MIT Announces Breakthrough in Pathogen Testing
SAN CLEMENTE, CA--(Marketwired - Jul 24, 2015) - Micro Imaging Technology, Inc. (OTCQB: MMTC) announced that, through its collaboration with Northern Michigan University (NMU), it has developed a testing protocol that allows for detection of pathogen species from liquid cultures. Dr. Josh S. Sharp, Ph.D., assistant professor at the NMU Department of Biology in Marquette, Michigan, has been spearheading the collaboration between MIT and NMU since October of 2013. He is researching clinical applications of the MIT 1000 System, particularly the pathogens Staphylococcus aureus (S. aureus) and Methicillin Resistant S. aureus (MRSA). "Many of the current agar plate based identification methods require 16-24 hours of growth before identifications can be made," said Dr. Sharp. "Our work with MIT and its rapid laser-based identification system, the MIT 1000, has effectively eliminated the need for that time-consuming step and reduced the time required for pathogen sample preparation and identification to 4-6 hours given a sufficient starting inoculum. This new protocol allows for detection of Staphylococcus species from liquid cultures and has provided important groundwork to facilitate rapid enrichment of target bacteria for identification using the MIT 1000."
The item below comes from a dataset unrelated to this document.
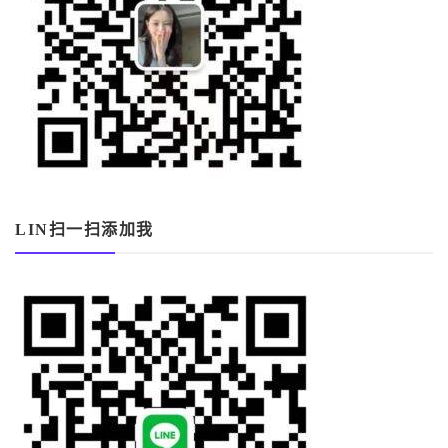
LIN扫一扫添加我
"The MIT 1000 has already proven to be one of, if not the fastest and least expensive method for pathogen testing out there," said Jeff Nunez, President of MIT. "This recent innovation in capturing target bacteria, eliminating the need for agar plate culturing, should prove to be a highly significant leap forward for the MIT 1000 in both clinical and food safety applications."
About: Northern Michigan University
Northern Michigan University, located in Marquette, Michigan, is a dynamic four-year, public, coeducational university that has grown its reputation based on its award-winning leadership programs, cutting-edge technology initiatives and nationally recognized academic programs. The university's fastest growing academic areas are clinical science, biology, and the geographical and environmental sciences. Northern Michigan has a population of about 9,000 undergraduate and graduate students. It offers 180 degree programs, including 18 graduate programs.
About: Micro Imaging Technology, Inc.
Micro Imaging Technology, Inc. is a California-based public company that is also registered to do business under the name Micro Identification Technologies. MIT has developed and patented the MIT 1000, a stand-alone, rapid, optically-based, software driven system that can identify pathogenic bacteria and complete an identification test, after culturing, in three (3) minutes (average) at the lowest cost per test when compared to any other conventional method. It does not rely on chemical or biological agents, conventional processing, fluorescent tags, gas chromatography or DNA analysis. The process requires only clean filtered water and a sample of the unknown bacteria. Revenues for all rapid testing methods exceed $5 billion annually -- with food safety accounting for over $3.5 billion, which is expected to surpass $4.7 billion by this year according to BCC Research. In addition, the recently passed "New" U.S. Food Safety Bill is expected to further accelerate the current annual growth rate of 6.6 percent.
In June 2009, the AOAC Research Institute (AOAC RI) awarded the Company Performance Tested Methods SM (PTM) certification for the rapid identification of Listeria. The AOAC RI provides an independent third party evaluation and expert reviews of methods and will award PTM certification to methods that demonstrate performance levels equivalent or better than other certified bacteria identifying methods. The MIT System underwent hundreds of individual tests, including ruggedness and accuracy, to earn AOAC RI's certification for the identification of Listeria.